California's drought is taking a toll on its trees and killing them by the millions, according to a new report released by the U.S. Forest Service.

The report, released on Friday, said 102 million trees have died in the Golden State since 2010, an increase of 36 million trees since the last aerial survey in May. The U.S. Forest Service also said some 62 million trees have died this year, and the drought has weakened many more that are expected to die in a matter of months or years.

"These dead and dying trees continue to elevate the risk of wildfire, complicate our efforts to respond safely and effectively to fires when they do occur and pose a host of threats to life and property across California," said Agriculture Secretary Tom Vilsack.

While most of the dead trees are found in the central and southern Sierra Nevada region, the die-off has been so widespread that it forced Gov. Jerry Brown to declare a state of emergency in October 2015. A combination of a lack of water and bark beetles have been responsible for accelerating the die-off, Forest Service spokeswoman Stephanie Gomes told Buzzfeed. Under normal circumstances, the trees have a defense against these beetles, she said.

"But because of the drought, they don’t have enough water to do that," Gomes also told Buzzfeed. "And so the beetles are overcoming the trees."

The influx of dead trees creates a heightened danger for a thirsty state that's already dealing with a year-round fire season on an annual basis. But some experts say the dying trees should burn, allowing new habitats to be created, as long as it doesn't cost human lives.
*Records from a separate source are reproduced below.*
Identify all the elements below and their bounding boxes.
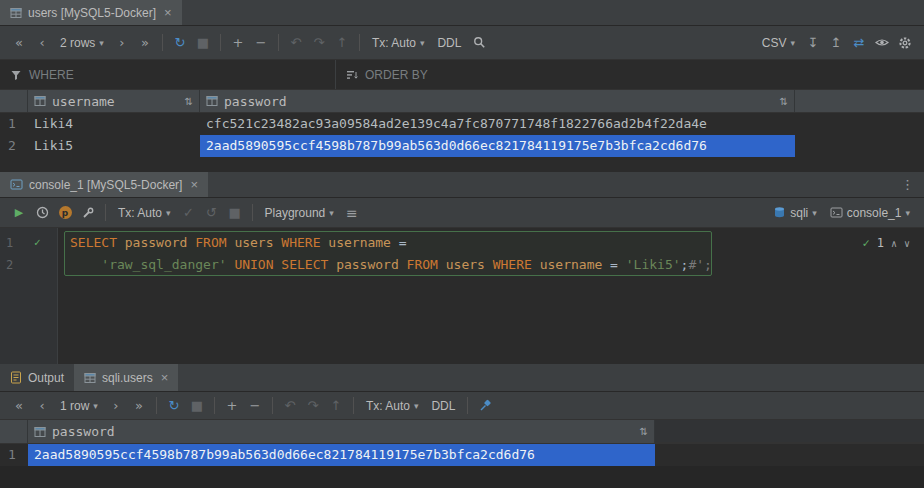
tx-mode-dropdown[interactable]: Tx: Auto ▾ <box>360 395 425 417</box>
previous-page-button[interactable]: ‹ <box>31 395 53 417</box>
submit-button[interactable]: ↑ <box>331 32 353 54</box>
close-icon[interactable]: × <box>164 5 172 20</box>
parameters-icon: p <box>59 206 72 219</box>
refresh-button[interactable]: ↻ <box>169 32 191 54</box>
grid-filter-row: WHERE ORDER BY <box>0 60 924 90</box>
tab-sqli-users-result[interactable]: sqli.users × <box>74 364 178 391</box>
column-header-password[interactable]: password ⇅ <box>28 420 655 443</box>
row-filler <box>655 444 924 466</box>
rollback-button[interactable]: ↺ <box>201 202 223 224</box>
last-page-button[interactable]: » <box>134 32 156 54</box>
tx-mode-dropdown[interactable]: Tx: Auto ▾ <box>112 202 177 224</box>
row-number[interactable]: 1 <box>0 444 28 466</box>
compare-data-button[interactable]: ⇄ <box>848 32 870 54</box>
console-icon <box>10 178 23 191</box>
code-line[interactable]: SELECT password FROM users WHERE usernam… <box>70 232 924 254</box>
parameters-button[interactable]: p <box>54 202 76 224</box>
chevron-down-icon: ▾ <box>812 208 817 218</box>
grid-empty-space <box>0 157 924 172</box>
first-page-button[interactable]: « <box>8 32 30 54</box>
chevron-down-icon: ▾ <box>166 208 171 218</box>
undo-button[interactable]: ↶ <box>285 32 307 54</box>
where-filter-field[interactable]: WHERE <box>0 60 336 89</box>
chevron-down-icon: ▾ <box>420 38 425 48</box>
export-data-button[interactable]: ↧ <box>802 32 824 54</box>
submit-button[interactable]: ↑ <box>325 395 347 417</box>
gear-icon <box>898 36 912 50</box>
export-format-dropdown[interactable]: CSV ▾ <box>756 32 801 54</box>
stop-button[interactable]: ■ <box>192 32 214 54</box>
sort-icon[interactable]: ⇅ <box>640 426 648 437</box>
redo-button[interactable]: ↷ <box>302 395 324 417</box>
code-area[interactable]: SELECT password FROM users WHERE usernam… <box>70 228 924 276</box>
sort-icon[interactable]: ⇅ <box>185 96 193 107</box>
import-data-button[interactable]: ↥ <box>825 32 847 54</box>
previous-page-button[interactable]: ‹ <box>31 32 53 54</box>
row-number[interactable]: 1 <box>0 113 28 135</box>
page-size-dropdown[interactable]: 2 rows ▾ <box>54 32 110 54</box>
stop-button[interactable]: ■ <box>186 395 208 417</box>
commit-button[interactable]: ✓ <box>178 202 200 224</box>
pin-tab-button[interactable] <box>474 395 496 417</box>
cell-password-selected[interactable]: 2aad5890595ccf4598b787b99ab563d0d66ec821… <box>28 444 655 466</box>
header-filler <box>655 420 924 443</box>
cell-username[interactable]: Liki4 <box>28 113 200 135</box>
next-page-button[interactable]: › <box>105 395 127 417</box>
execution-result-navigator: ✓ 1 ∧ ∨ <box>862 236 910 250</box>
gutter-line: 1 ✓ <box>0 232 57 254</box>
tx-mode-dropdown[interactable]: Tx: Auto ▾ <box>366 32 431 54</box>
redo-button[interactable]: ↷ <box>308 32 330 54</box>
query-history-button[interactable] <box>31 202 53 224</box>
console-switcher[interactable]: console_1 ▾ <box>824 202 916 224</box>
editor-gutter: 1 ✓ 2 <box>0 228 58 364</box>
add-row-button[interactable]: + <box>221 395 243 417</box>
statement-success-icon: ✓ <box>34 232 41 254</box>
sql-editor[interactable]: 1 ✓ 2 SELECT password FROM users WHERE u… <box>0 228 924 364</box>
delete-row-button[interactable]: − <box>244 395 266 417</box>
search-button[interactable] <box>468 32 490 54</box>
tab-users-table[interactable]: users [MySQL5-Docker] × <box>0 0 182 25</box>
cell-password-selected[interactable]: 2aad5890595ccf4598b787b99ab563d0d66ec821… <box>200 135 795 157</box>
row-number-header <box>0 90 28 112</box>
page-size-dropdown[interactable]: 1 row ▾ <box>54 395 104 417</box>
cell-username[interactable]: Liki5 <box>28 135 200 157</box>
sort-icon[interactable]: ⇅ <box>780 96 788 107</box>
first-page-button[interactable]: « <box>8 395 30 417</box>
tab-console-1[interactable]: console_1 [MySQL5-Docker] × <box>0 172 208 197</box>
settings-button[interactable] <box>894 32 916 54</box>
playground-dropdown[interactable]: Playground ▾ <box>259 202 340 224</box>
last-page-button[interactable]: » <box>128 395 150 417</box>
cell-password[interactable]: cfc521c23482ac93a09584ad2e139c4a7fc87077… <box>200 113 795 135</box>
divider <box>162 34 163 51</box>
chevron-down-icon: ▾ <box>329 208 334 218</box>
close-icon[interactable]: × <box>190 177 198 192</box>
table-row: 1 Liki4 cfc521c23482ac93a09584ad2e139c4a… <box>0 113 924 135</box>
tab-output[interactable]: Output <box>0 364 74 391</box>
output-layout-button[interactable]: ≡ <box>341 202 363 224</box>
more-options-icon[interactable]: ⋮ <box>891 177 924 192</box>
cancel-query-button[interactable]: ■ <box>224 202 246 224</box>
add-row-button[interactable]: + <box>227 32 249 54</box>
next-result-icon[interactable]: ∨ <box>904 238 910 249</box>
order-by-icon <box>346 69 358 81</box>
schema-switcher[interactable]: sqli ▾ <box>767 202 823 224</box>
close-icon[interactable]: × <box>161 370 169 385</box>
chevron-down-icon: ▾ <box>905 208 910 218</box>
divider <box>278 34 279 51</box>
code-line[interactable]: 'raw_sql_danger' UNION SELECT password F… <box>70 254 924 276</box>
tab-title: users [MySQL5-Docker] <box>28 6 156 20</box>
console-settings-button[interactable] <box>77 202 99 224</box>
undo-button[interactable]: ↶ <box>279 395 301 417</box>
column-header-username[interactable]: username ⇅ <box>28 90 200 112</box>
execute-button[interactable]: ▶ <box>8 202 30 224</box>
view-options-button[interactable] <box>871 32 893 54</box>
order-by-field[interactable]: ORDER BY <box>336 60 438 89</box>
next-page-button[interactable]: › <box>111 32 133 54</box>
column-header-password[interactable]: password ⇅ <box>200 90 795 112</box>
ddl-button[interactable]: DDL <box>425 395 461 417</box>
ddl-button[interactable]: DDL <box>431 32 467 54</box>
refresh-button[interactable]: ↻ <box>163 395 185 417</box>
previous-result-icon[interactable]: ∧ <box>891 238 897 249</box>
delete-row-button[interactable]: − <box>250 32 272 54</box>
row-number[interactable]: 2 <box>0 135 28 157</box>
"A lot of the hype seems to me a lack of understanding of the naturalness of disturbance in ecology," Richard Hutto, an ecologist at the University of Montana, told the New York Times.

That's easier said than done in a state that's as dry as California, however. With little hope for a wet winter, all signs point to a die-off that continues to accelerate, leaving firefighters with an extremely dangerous task ahead for years to come.

"This staggering and growing number of tree deaths should be concerning for everyone," Max Gomberg, climate and conservation manager at the State Water Resources Control Board, told the Los Angeles Times. "It helps us realize just how intense and extreme this drought has been — particularly for Central and Southern California."